Data records:
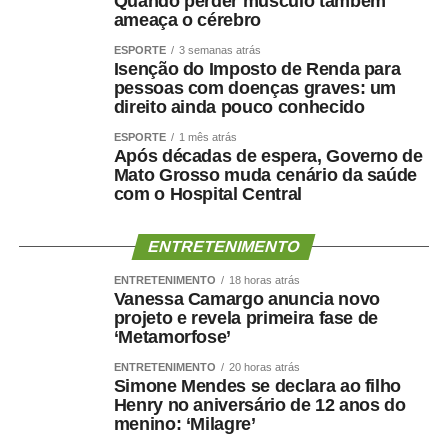
Quando perder músculo também
ameaça o cérebro
Talvez a maior lição da Copa seja justamente aquela que
ESPORTE
3 semanas atrás
a política brasileira parece ter desaprendido: adversário
Isenção do Imposto de Renda para
não é inimigo. No futebol, ninguém propõe acabar com o
pessoas com doenças graves: um
direito ainda pouco conhecido
time rival para conquistar o título. Pelo contrário. Sem
adversário, não há jogo, não há campeonato e não há
ESPORTE
1 mês atrás
Após décadas de espera, Governo de
campeão. Na democracia deveria valer a mesma regra.
Mato Grosso muda cenário da saúde
Mas a polarização resolveu fazer uma inovação curiosa:
com o Hospital Central
quer preservar a democracia eliminando justamente
aquilo que a torna possível
,
a existência de quem pensa
ENTRETENIMENTO
diferente. O adversário virou ameaça, o voto virou
julgamento moral e a divergência passou a ser tratada
ENTRETENIMENTO
18 horas atrás
Vanessa Camargo anuncia novo
como defeito de caráter. E, quando isso acontece, a
projeto e revela primeira fase de
eleição deixa de escolher governantes para começar a
‘Metamorfose’
escolher quem merece pertencer ao país.
ENTRETENIMENTO
20 horas atrás
Simone Mendes se declara ao filho
A Copa termina, mas deixa uma provocação para a
Henry no aniversário de 12 anos do
política brasileira. O campeonato acaba. A democracia,
menino: ‘Milagre’
felizmente, não. Ela continua na conversa entre vizinhos,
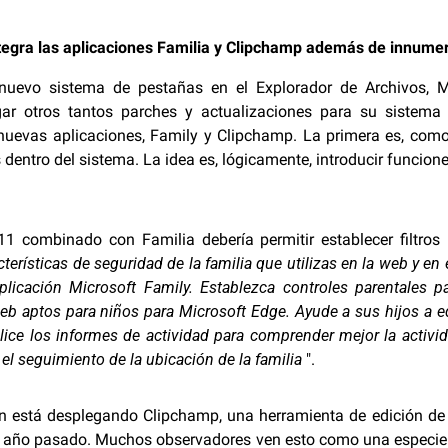
egra las aplicaciones Familia y Clipchamp además de innumera
nuevo sistema de pestañas en el Explorador de Archivos, Mi
r otros tantos parches y actualizaciones para su sistema o
nuevas aplicaciones, Family y Clipchamp. La primera es, como
dentro del sistema. La idea es, lógicamente, introducir funcione
combinado con Familia debería permitir establecer filtros 
cterísticas de seguridad de la familia que utilizas en la web y 
plicación Microsoft Family. Establezca controles parentales pa
eb aptos para niños para Microsoft Edge. Ayude a sus hijos a equ
ice los informes de actividad para comprender mejor la activi
l seguimiento de la ubicación de la familia
".
n está desplegando Clipchamp, una herramienta de edición de 
ño pasado. Muchos observadores ven esto como una especie d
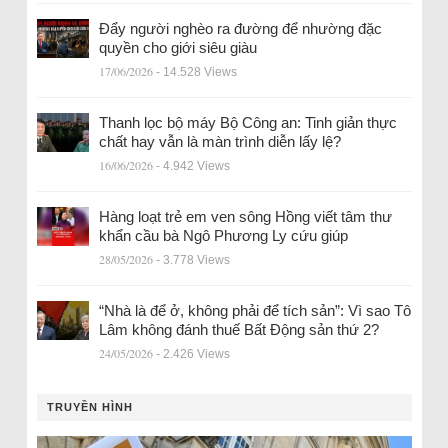
Đẩy người nghèo ra đường để nhường đặc
quyền cho giới siêu giàu
17/06/2026
- 14.528 Views
Thanh lọc bộ máy Bộ Công an: Tinh giản thực
chất hay vẫn là màn trình diễn lấy lệ?
16/06/2026
- 4.942 Views
Hàng loạt trẻ em ven sông Hồng viết tâm thư
khẩn cầu bà Ngô Phương Ly cứu giúp
28/05/2026
- 3.778 Views
“Nhà là để ở, không phải để tích sản”: Vì sao Tô
Lâm không đánh thuế Bất Động sản thứ 2?
24/05/2026
- 2.426 Views
TRUYỀN HÌNH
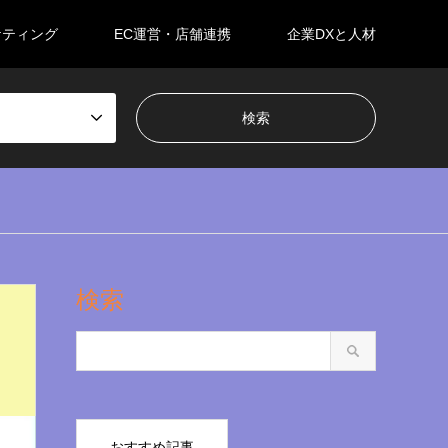
ケティング
EC運営・店舗連携
企業DXと人材
検索
おすすめ記事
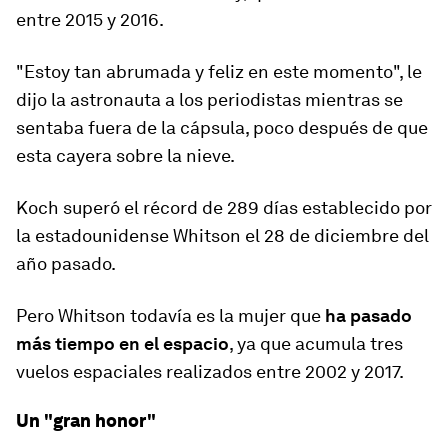
entre 2015 y 2016.
"Estoy tan abrumada y feliz en este momento", le
dijo la astronauta a los periodistas mientras se
sentaba fuera de la cápsula, poco después de que
esta cayera sobre la nieve.
Koch superó el récord de 289 días establecido por
la estadounidense Whitson el 28 de diciembre del
año pasado.
Pero Whitson todavía es la mujer que
ha pasado
más tiempo en el espacio
, ya que acumula tres
vuelos espaciales realizados entre 2002 y 2017.
Un "gran honor"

Try it:
Take every line from the listing above that includes the word "không" and copy it.

Completed task:
“Nhà là để ở, không phải để tích sản”: Vì sao Tô
Lâm không đánh thuế Bất Động sản thứ 2?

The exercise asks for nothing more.